Material for this exercise START

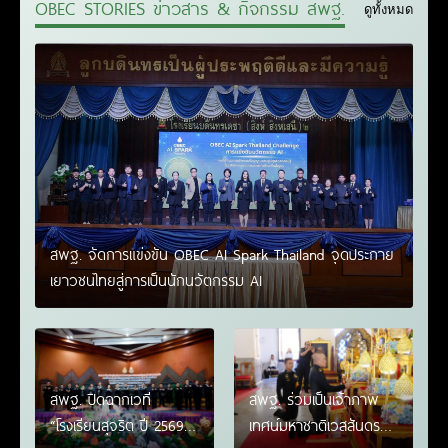
OBEC STORIES ข่าวสาร & กิจกรรม สพฐ.
สพฐ.
ดูทั้งหมด
สพฐ. จัดการแข่งขัน OBEC AI Spark Thailand จุดประกาย
เยาวชนไทยสู่การเป็นนักนวัตกรรม AI
สพฐ. ปิดฉากเวที
สพฐ. ร่วมเป็นเจ้าภาพ
“โรงเรียนสุจริต ปี 2569”
เทศน์มหาชาติเวสสันดร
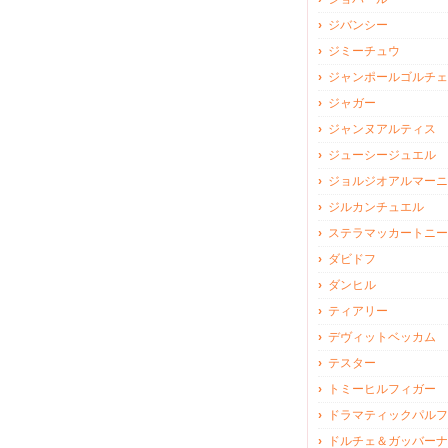
ジバンシー
ジミーチュウ
ジャンポールゴルチェ
ジャガー
ジャンヌアルティス
ジューシージュエル
ジョルジオアルマーニ
ジルカンチュエル
ステラマッカートニー
ダビドフ
ダンヒル
ティアリー
デヴィットベッカム
テスター
トミーヒルフィガー
ドラマティックパルフ
ドルチェ＆ガッバーナ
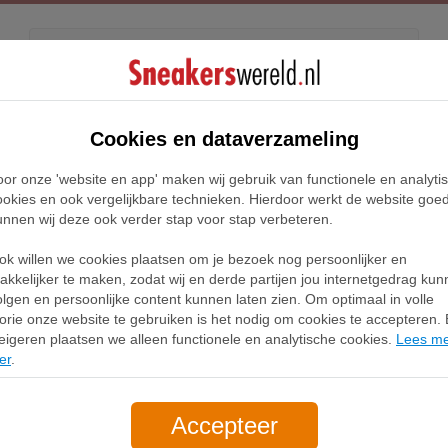
Kids
Releases
Blog
Cookies en dataverzameling
oor onze 'website en app' maken wij gebruik van functionele en analyti
Home
New Balance Numeric 480 Sneakers
ookies en ook vergelijkbare technieken. Hierdoor werkt de website goe
unnen wij deze ook verder stap voor stap verbeteren.
lance Numeric 480 S
ok willen we cookies plaatsen om je bezoek nog persoonlijker en
akkelijker te maken, zodat wij en derde partijen jou internetgedrag ku
olgen en persoonlijke content kunnen laten zien. Om optimaal in volle
Filter
1
lorie onze website te gebruiken is het nodig om cookies te accepteren. B
eigeren plaatsen we alleen functionele en analytische cookies.
Lees m
er
.
Accepteer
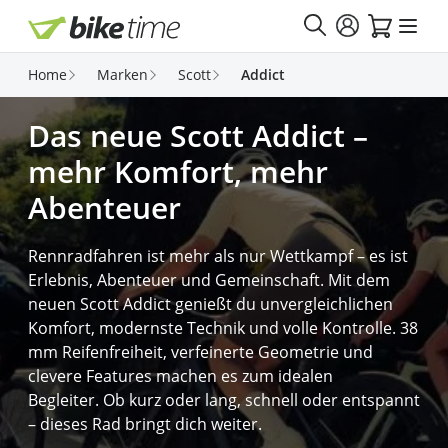
Direkt zum Inhalt
Home
Marken
Scott
Addict
Das neue Scott Addict –
mehr Komfort, mehr
Abenteuer
Rennradfahren ist mehr als nur Wettkampf – es ist
Erlebnis, Abenteuer und Gemeinschaft. Mit dem
neuen Scott Addict genießt du unvergleichlichen
Komfort, modernste Technik und volle Kontrolle. 38
mm Reifenfreiheit, verfeinerte Geometrie und
clevere Features machen es zum idealen
Begleiter. Ob kurz oder lang, schnell oder entspannt
– dieses Rad bringt dich weiter.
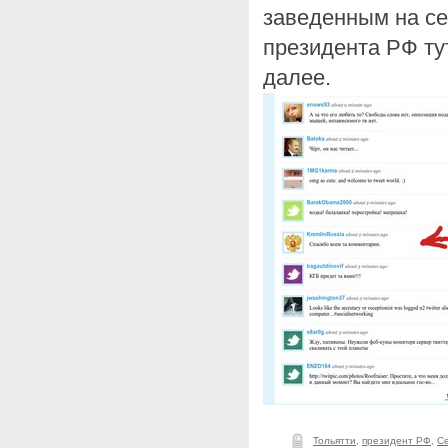
заведенным на се
президента РФ ту
далее.
Тольятти
,
президент РФ
,
С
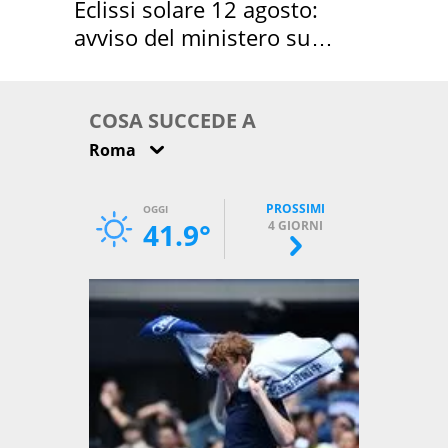
Eclissi solare 12 agosto:
avviso del ministero su
come osservarla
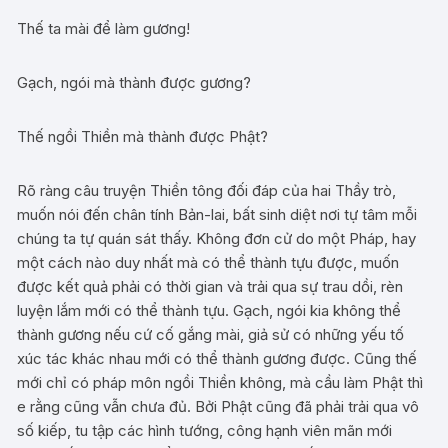
Thế ta mài để làm gương!
Gạch, ngói mà thành được gương?
Thế ngồi Thiền mà thành được Phật?
Rõ ràng câu truyện Thiền tông đối đáp của hai Thầy trò,
muốn nói đến chân tính Bản-lai, bất sinh diệt nơi tự tâm mỗi
chúng ta tự quán sát thấy. Không đơn cử do một Pháp, hay
một cách nào duy nhất mà có thể thành tựu được, muốn
được kết quả phải có thời gian và trải qua sự trau dồi, rèn
luyện lắm mới có thể thành tựu. Gạch, ngói kia không thể
thành gương nếu cứ cố gắng mài, giả sử có những yếu tố
xúc tác khác nhau mới có thể thành gương được. Cũng thế
mới chỉ có pháp môn ngồi Thiền không, mà cầu làm Phật thì
e rằng cũng vẫn chưa đủ. Bởi Phật cũng đã phải trải qua vô
số kiếp, tu tập các hình tướng, công hạnh viên mãn mới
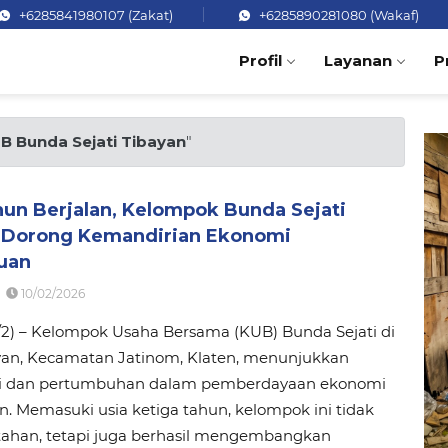
+6285841980107 (Zakat)
+6285890281080 (Wakaf)
Profil
Layanan
P
B Bunda Sejati Tibayan
"
hun Berjalan, Kelompok Bunda Sejati
 Dorong Kemandirian Ekonomi
uan
10/02/2026
0/2) – Kelompok Usaha Bersama (KUB) Bunda Sejati di
yan, Kecamatan Jatinom, Klaten, menunjukkan
si dan pertumbuhan dalam pemberdayaan ekonomi
 Memasuki usia ketiga tahun, kelompok ini tidak
tahan, tetapi juga berhasil mengembangkan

Material for this exercise END

◆ **Exercise aim**:
Reproduce exactly, with no pictures, the lines above from the one holding "Begleiter. Ob kurz" to the one holding "muốn nói đến", inclusive.

◆ **Answer below**:
Begleiter. Ob kurz oder lang, schnell oder entspannt
– dieses Rad bringt dich weiter.
заведенным на се
президента РФ ту
далее.
Тольятти
,
президент РФ
,
С
Eclissi solare 12 agosto:
avviso del ministero su
come osservarla
Thế ta mài để làm gương!
Gạch, ngói mà thành được gương?
Thế ngồi Thiền mà thành được Phật?
Rõ ràng câu truyện Thiền tông đối đáp của hai Thầy trò,
muốn nói đến chân tính Bản-lai, bất sinh diệt nơi tự tâm mỗi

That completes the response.